Exercise :: Pull each line holding "savjesti" out of the entries below.
========================================================================
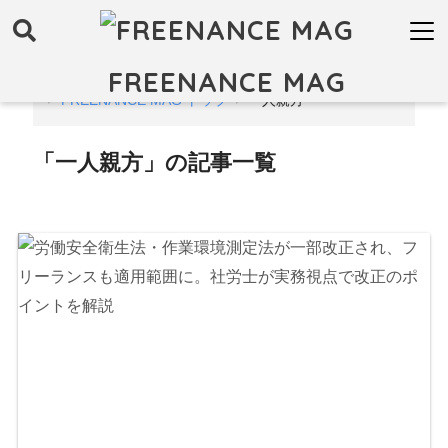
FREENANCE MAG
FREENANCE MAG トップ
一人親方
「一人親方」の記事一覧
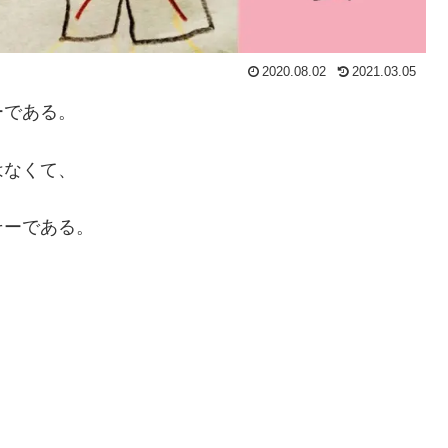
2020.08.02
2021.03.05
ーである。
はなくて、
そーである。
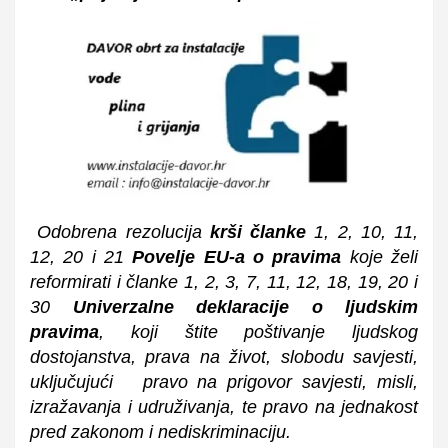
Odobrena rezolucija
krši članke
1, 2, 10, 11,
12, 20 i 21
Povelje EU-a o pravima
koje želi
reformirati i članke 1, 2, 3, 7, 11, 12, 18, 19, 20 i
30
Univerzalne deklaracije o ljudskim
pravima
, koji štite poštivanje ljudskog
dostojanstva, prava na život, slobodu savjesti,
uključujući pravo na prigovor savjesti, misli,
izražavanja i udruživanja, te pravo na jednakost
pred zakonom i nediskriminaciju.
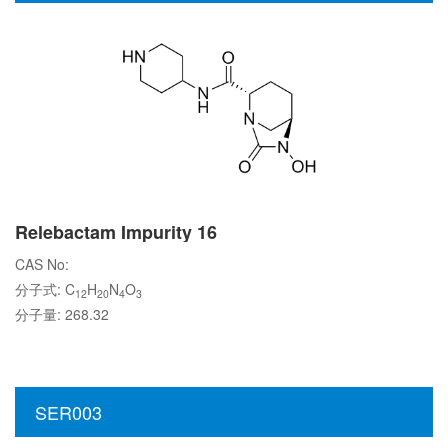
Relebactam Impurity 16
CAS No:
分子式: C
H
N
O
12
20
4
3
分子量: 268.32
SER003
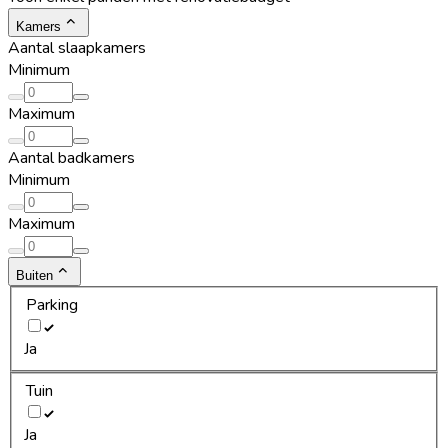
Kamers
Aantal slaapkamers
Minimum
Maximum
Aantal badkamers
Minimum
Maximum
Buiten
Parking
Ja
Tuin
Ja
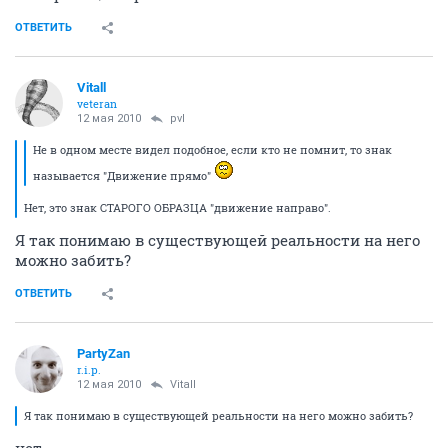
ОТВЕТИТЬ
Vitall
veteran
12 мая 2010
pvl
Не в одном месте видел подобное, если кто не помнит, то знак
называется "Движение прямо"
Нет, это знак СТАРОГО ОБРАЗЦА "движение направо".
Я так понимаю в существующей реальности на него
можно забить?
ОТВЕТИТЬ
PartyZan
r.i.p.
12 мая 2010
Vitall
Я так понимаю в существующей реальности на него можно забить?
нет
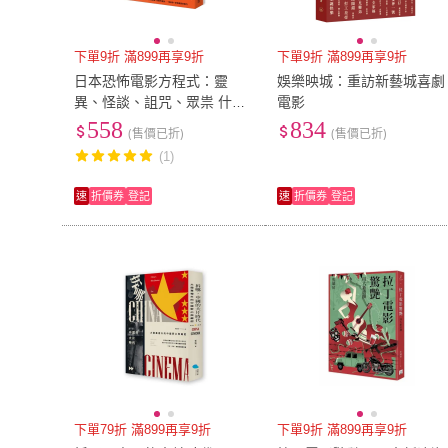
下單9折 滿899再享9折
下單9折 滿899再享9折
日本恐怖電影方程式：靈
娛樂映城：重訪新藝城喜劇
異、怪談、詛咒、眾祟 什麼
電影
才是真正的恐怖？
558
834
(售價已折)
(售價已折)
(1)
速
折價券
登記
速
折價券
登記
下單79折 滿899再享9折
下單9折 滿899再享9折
========================================================================
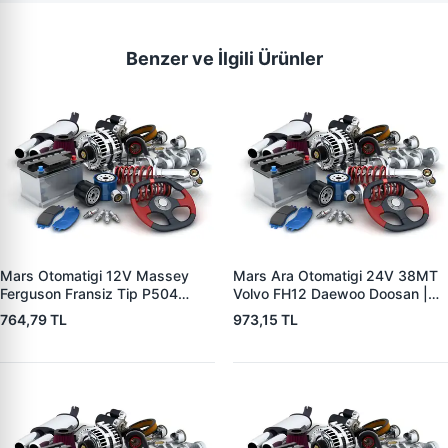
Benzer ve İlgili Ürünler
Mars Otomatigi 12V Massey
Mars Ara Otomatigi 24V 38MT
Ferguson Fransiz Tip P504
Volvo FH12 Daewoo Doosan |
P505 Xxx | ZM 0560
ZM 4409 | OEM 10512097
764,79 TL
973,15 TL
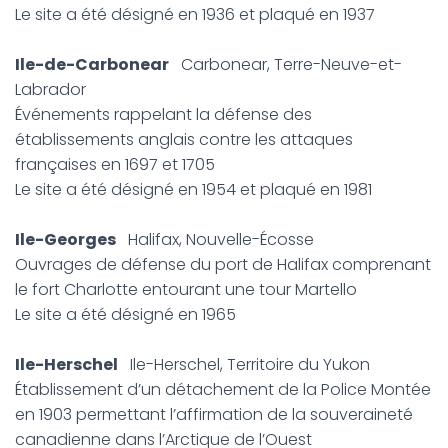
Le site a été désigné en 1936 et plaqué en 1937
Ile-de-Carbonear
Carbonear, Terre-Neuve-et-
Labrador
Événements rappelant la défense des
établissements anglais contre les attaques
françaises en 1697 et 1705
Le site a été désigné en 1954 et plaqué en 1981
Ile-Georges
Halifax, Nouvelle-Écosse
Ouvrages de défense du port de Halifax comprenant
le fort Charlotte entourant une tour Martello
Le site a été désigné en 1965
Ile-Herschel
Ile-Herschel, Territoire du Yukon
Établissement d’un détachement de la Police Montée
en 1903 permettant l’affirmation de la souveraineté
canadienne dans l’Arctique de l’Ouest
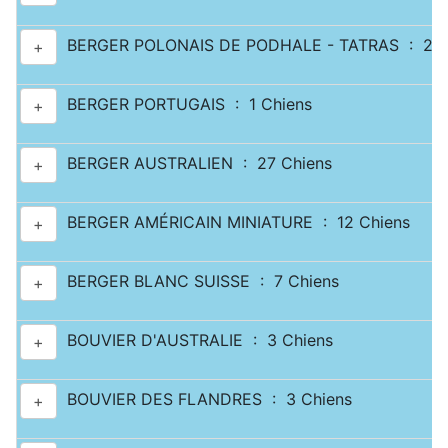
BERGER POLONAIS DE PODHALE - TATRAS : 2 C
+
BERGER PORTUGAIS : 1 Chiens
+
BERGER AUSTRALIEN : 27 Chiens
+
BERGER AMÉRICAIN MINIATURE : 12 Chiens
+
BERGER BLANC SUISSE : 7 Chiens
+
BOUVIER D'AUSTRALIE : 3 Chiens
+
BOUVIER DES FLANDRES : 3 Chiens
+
========================================================================
Response box ::
dostojanstva, prava na život, slobodu savjesti,
uključujući pravo na prigovor savjesti, misli,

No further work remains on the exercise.